Köse, Sağlık Bakanlığı'nın bu konuda önemli çalışmalar yaptığını, oranı yüz binde 18'lere çektiğini dile getirdi. Bunda sağlık personelinin gösterdiği özverili çalışmanın büyük payı olduğunu, ancak bunun da yeterli görülmemesini isteyen Köse, başlattıkları 'anne ölümlerini önleme programıyla 2014 yılına kadar ölüm oranını yüz binde 10'un altına çekmeyi ve bölgeler arasındaki farkı gidermeyi hedeflediklerini kaydetti.

HEDEF BİR TEK ANNENİN DAHİ ÖLMEMESİ

"Gerçek hedefimiz ise önlenebilir sebeplerle bir tek annenin dahi ölmemesidir." diyen Köse, gerekli hizmetlerin artırılmasının, bütün doğumların hastanelerde yapılmasının ve klinik protokollerin yaygınlaştırılmasının önemli olduğunu söyledi.

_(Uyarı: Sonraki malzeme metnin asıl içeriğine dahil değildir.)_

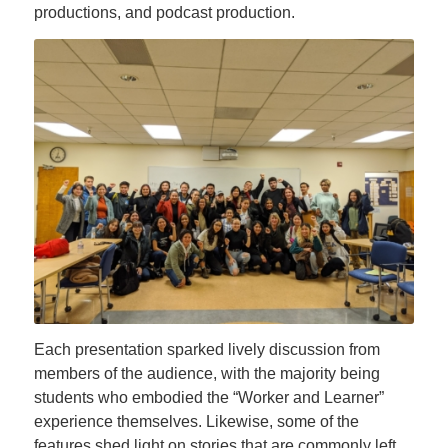
productions, and podcast production.
Each presentation sparked lively discussion from
members of the audience, with the majority being
students who embodied the “Worker and Learner”
experience themselves. Likewise, some of the
features shed light on stories that are commonly left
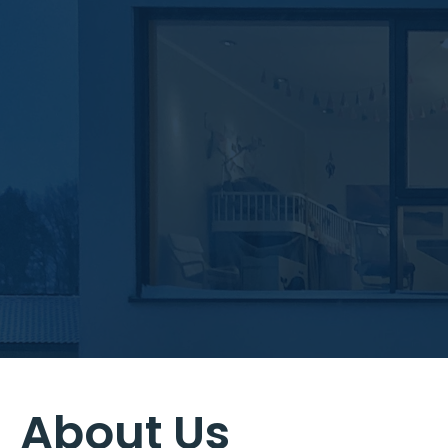
About Us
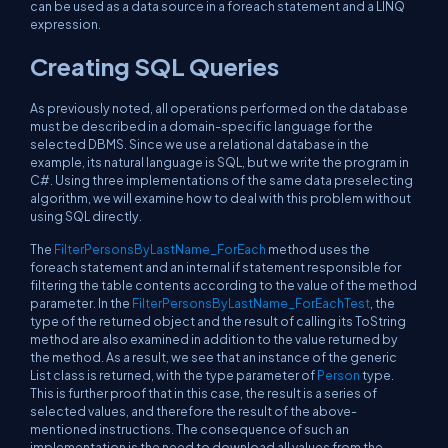
can be used as a data source in a foreach statement and a LINQ
expression.
Creating SQL Queries
As previously noted, all operations performed on the database
must be described in a domain-specific language for the
selected DBMS. Since we use a relational database in the
example, its natural language is SQL, but we write the program in
C#. Using three implementations of the same data preselecting
algorithm, we will examine how to deal with this problem without
using SQL directly.
The
FilterPersonsByLastName_ForEach
method uses the
foreach statement and an internal if statement responsible for
filtering the table contents according to the value of the method
parameter. In the
FilterPersonsByLastName_ForEachTest
, the
type of the returned object and the result of calling its ToString
method are also examined in addition to the value returned by
the method. As a result, we see that an instance of the generic
List class is returned, with the type parameter of
Person
type.
This is further proof that in this case, the result is a series of
selected values, and therefore the result of the above-
mentioned instructions. The consequence of such an
implementation is the need to download all values from the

Aynı sebeplerden anne ölümlerinin yaşanmaması için konuyu her yönüyle takip ettiklerini ifade eden Köse, bunun için Sağlık Bakanlığı bünyesinde 'anne ölümleri ön inceleme ve merkez inceleme komisyonlarının oluşturulduğunu dile getirdi.

Türkiye'de anne ölümleriyle ilgili ilk çalışmanın 1974 yılında yapıldığını, 30 yıldır ise ciddi bir çalışmanın olmadığını dile getiren Köse, "En son çalışma ise 2005 yılında gerçekleştirildi. O dönemde anne ölümlerinde dünya ortalaması yüz binde 400 iken, Türkiye'de oran yüz binde 29'dur. Ülkemizin de bulunduğu yüksek orta gelirli ülkelerdeki anne ölüm oranının yüz binde 91 olduğunu düşünürsek, ülkemizin iyi olduğunu söyleyebiliriz." diye konuştu.

Anne ölümleriyle ilgili rakamsal bilgiler de sunan Köse, şu bilgileri verdi: "2007 yılında ülkemizde 283 anne ölümü gerçekleşirken, oranı yüz binde 21,3 seviyesindedir. 2008 yılında 256, 2009 yılında ise 243 anne ölümü yaşanmış, oranı ise yüz binde 18,6'dır. Bursa'da ise 2007 yılında 4 tane anne ölümü gerçekleşirken, oranı yüz binde 10'dur. 2008 yılında ise 5 tane anne ölümü yaşanırken, oranı yüz binde 12,2'dir. 2009 yılında da 7 tane anne ölümü olmuş, oranı yüz binde 16,8'dir. Bu yıl ise 4 tane anne ölümü yaşanmıştır. Bursa'daki anne ölüm oranlarının Türkiye ortalamasının altında olması da sevindiricidir. Gelişmişlik düzeyine bakıldığında Bursa'daki oranların artık tek haneli rakamlara düşmesi gerekir."